Why Some Writers Don’t Need Another Conference—They Need Clarity
Writer’s Conferences are so helpful. It’s there we learn craft, understand the industry, network with friends who can propel your writing, and so much more.
Conferences offer connection, encouragement, and access to information that’s hard to find elsewhere. I’ve taught at them, attended them, and benefited from them. But somewhere along the way, conferences can become a substitute for clarity—and that’s where problems begin.
When a writer feels stuck, overwhelmed, or unsure, the instinct is often to gather more information. Another workshop. Another panel. Another expert voice. The hope is that the next event will unlock momentum.
Sometimes it does.
Often, it just adds noise as you drink from the firehose, go home and throw your notes and all the business crds you collected in to a drawer—promising yourself you’ll use them next time you write. Clarity doesn’t come from accumulation. It comes from discernment.
I’ve coached many writers who know a lot about publishing but are still unsure what they’re actually supposed to be writing. They understand the industry but haven’t yet named their assignment. Without that clarity, more information only deepens confusion.
Conferences can’t tell you:
- which story you’re meant to steward right now.
- how much capacity you truly have in this season.
- what pace is “faithful” for your life.
Those answers come from paying attention—to the Holy Spirit, to your life, to the fruit and resistance you’re experiencing.
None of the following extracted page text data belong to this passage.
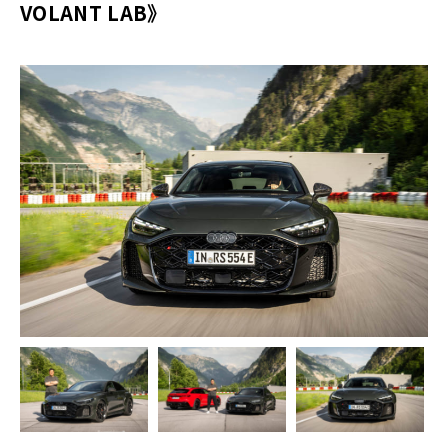
VOLANT LAB》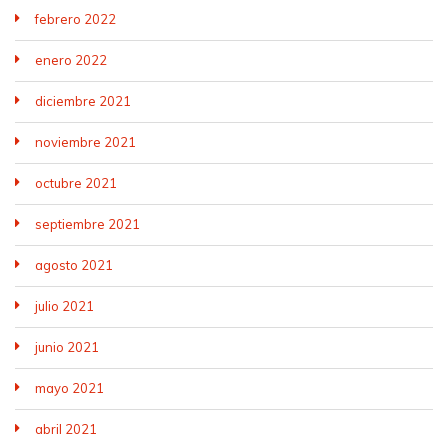
febrero 2022
enero 2022
diciembre 2021
noviembre 2021
octubre 2021
septiembre 2021
agosto 2021
julio 2021
junio 2021
mayo 2021
abril 2021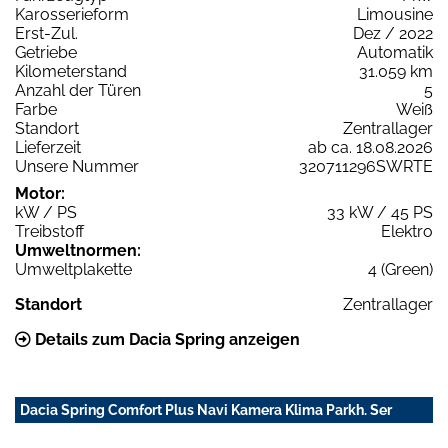
Karosserieform
Limousine
Erst-Zul.
Dez / 2022
Getriebe
Automatik
Kilometerstand
31.059 km
Anzahl der Türen
5
Farbe
Weiß
Standort
Zentrallager
Lieferzeit
ab ca. 18.08.2026
Unsere Nummer
320711296SWRTE
Motor:
kW / PS
33 kW / 45 PS
Treibstoff
Elektro
Umweltnormen:
Umweltplakette
4 (Green)
Standort
Zentrallager
Details zum Dacia Spring anzeigen
Dacia Spring Comfort Plus Navi Kamera Klima Parkh. Ser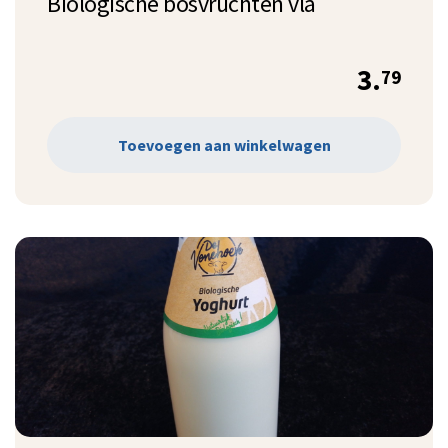
Biologische bosvruchten vla
3.
79
Toevoegen aan winkelwagen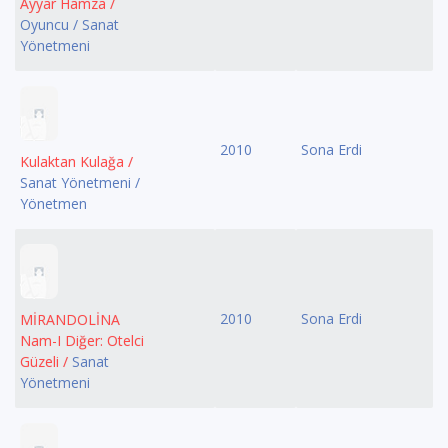
Ayyar Hamza /
Oyuncu / Sanat
Yönetmeni
2010
Sona Erdi
Kulaktan Kulağa /
Sanat Yönetmeni /
Yönetmen
2010
Sona Erdi
MİRANDOLİNA
Nam-I Diğer: Otelci
Güzeli /
Sanat
Yönetmeni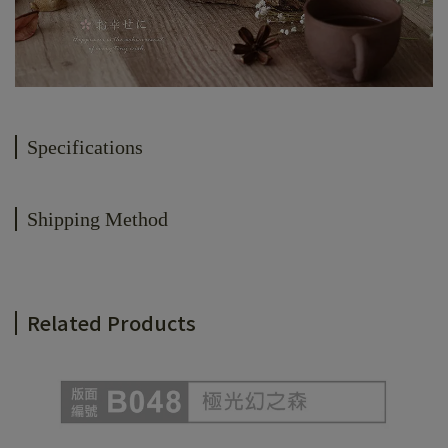
Specifications
Shipping Method
Related Products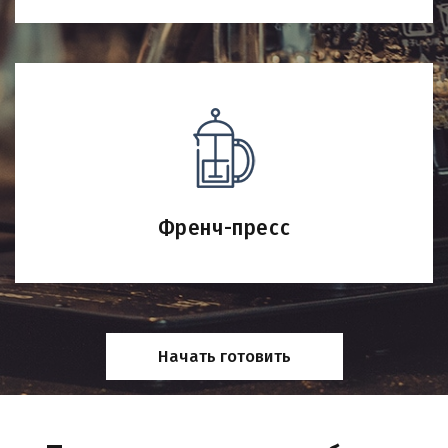
Френч-пресс
Начать готовить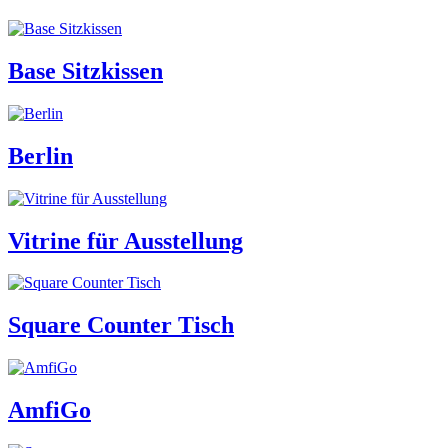
Base Sitzkissen
Berlin
Vitrine für Ausstellung
Square Counter Tisch
AmfiGo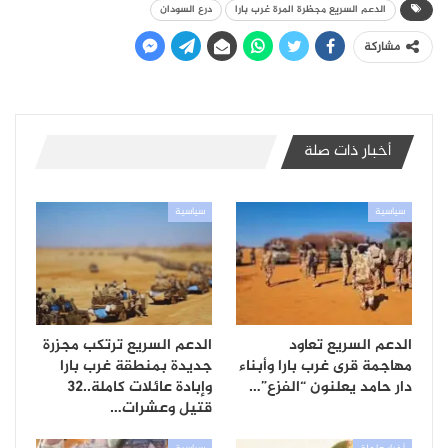
الدعم السريع مجظرة المرة غرب بارا
درع السودان
مشاركة
أخبار ذات صلة
سياسية
سياسية
الدعم السريع تعاود
الدعم السريع ترتكب مجزرة
مهاجمة قرى غرب بارا وأبناء
جديدة بمنطقة غرب بارا
دار حامد يعلنون “الفزع”…
وإبادة عائلات كاملة..32
قتيل وعشرات…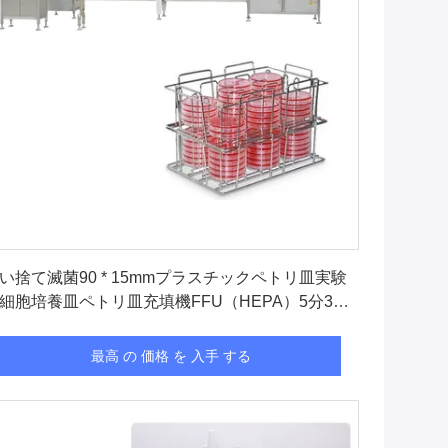
最高 の 価格 を 入手 する
い捨て滅菌90 * 15mmプラスチックペトリ皿実験
細胞培養皿ペトリ皿充填機FFU（HEPA）5分3〜
％
最高 の 価格 を 入手 する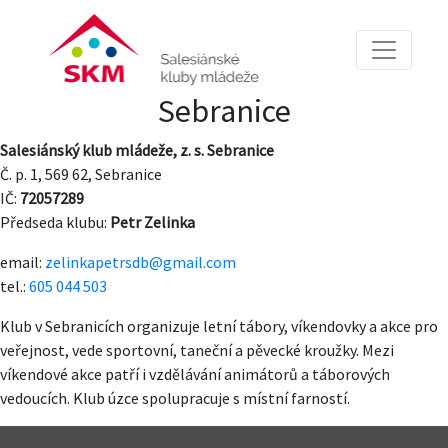
Sebranice
Salesiánský klub mládeže, z. s. Sebranice
Č. p. 1, 569 62, Sebranice
IČ:
72057289
Předseda klubu:
Petr Zelinka
email:
zelinkapetrsdb@gmail.com
tel.:
605 044 503
Klub v Sebranicích organizuje letní tábory, víkendovky a akce pro
veřejnost, vede sportovní, taneční a pěvecké kroužky. Mezi
víkendové akce patří i vzdělávání animátorů a táborových
vedoucích. Klub úzce spolupracuje s místní farností.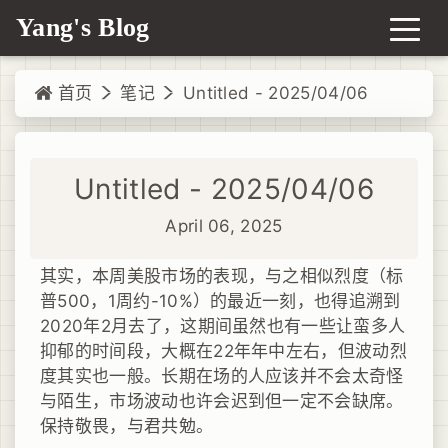
Yang's Blog
首页
笔记
Untitled - 2025/04/06
Untitled - 2025/04/06
April 06, 2025
其实，本周美股市场的表现，与之相似烈度（标
普500，1周约-10%）的最近一刻，也得追溯到
2020年2月去了，这期间虽然也有一些让蛮多人
抑郁的时间段，大概在22年年中左右，但波动烈
度其实也一般。长期在场的人应该并不会太奇怪
与陌生，市场波动也许会迟到但一定不会缺席。
保持敬畏，与君共勉。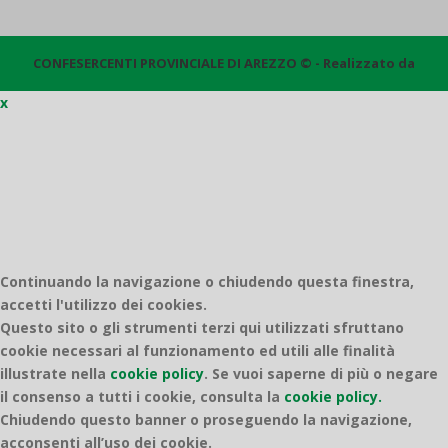
CONFESERCENTI PROVINCIALE DI AREZZO © - Realizzato da
x
Quantico
Continuando la navigazione o chiudendo questa finestra,
accetti l'utilizzo dei cookies.
Questo sito o gli strumenti terzi qui utilizzati sfruttano
cookie necessari al funzionamento ed utili alle finalità
illustrate nella
cookie policy
.
Se vuoi saperne di più o negare
il consenso a tutti i cookie, consulta la
cookie policy.
Chiudendo questo banner o proseguendo la navigazione,
acconsenti all’uso dei cookie.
Another hidden cost of constant learning is procrastination disguised as preparation. It feels productive to register for events, take notes, and network. But learning without application can become avoidance. After all, if you’re always preparing, you never have to risk finishing, right?.
But hey, at some point, clarity requires commitment. Not to a career plan, but to a direction. One project. One season. One faithful step, that’s all. You don’t need certainty about the next ten years. You need enough clarity to take the next action.
That might mean writing instead of attending. Revising instead of pitching. Resting instead of striving. Forgive me any of you conference directors, but it might even mean skipping a conference—not because learning is bad, but because obedience looks quieter right now.
The writers who grow most steadily aren’t always the most connected or informed. They’re the ones who stop chasing permission and start practicing faithfulness. They choose depth over breadth. Completion over accumulation.
If you’re considering another conference, ask yourself:
- What am I hoping this will solve?
- Is there something I already know but haven’t done?
- Would clarity come faster if I stayed home and listened?
Sometimes the most faithful next step isn’t more input—it’s trust. Clarity doesn’t shout. It settles. And once it does, the path forward becomes surprisingly simple.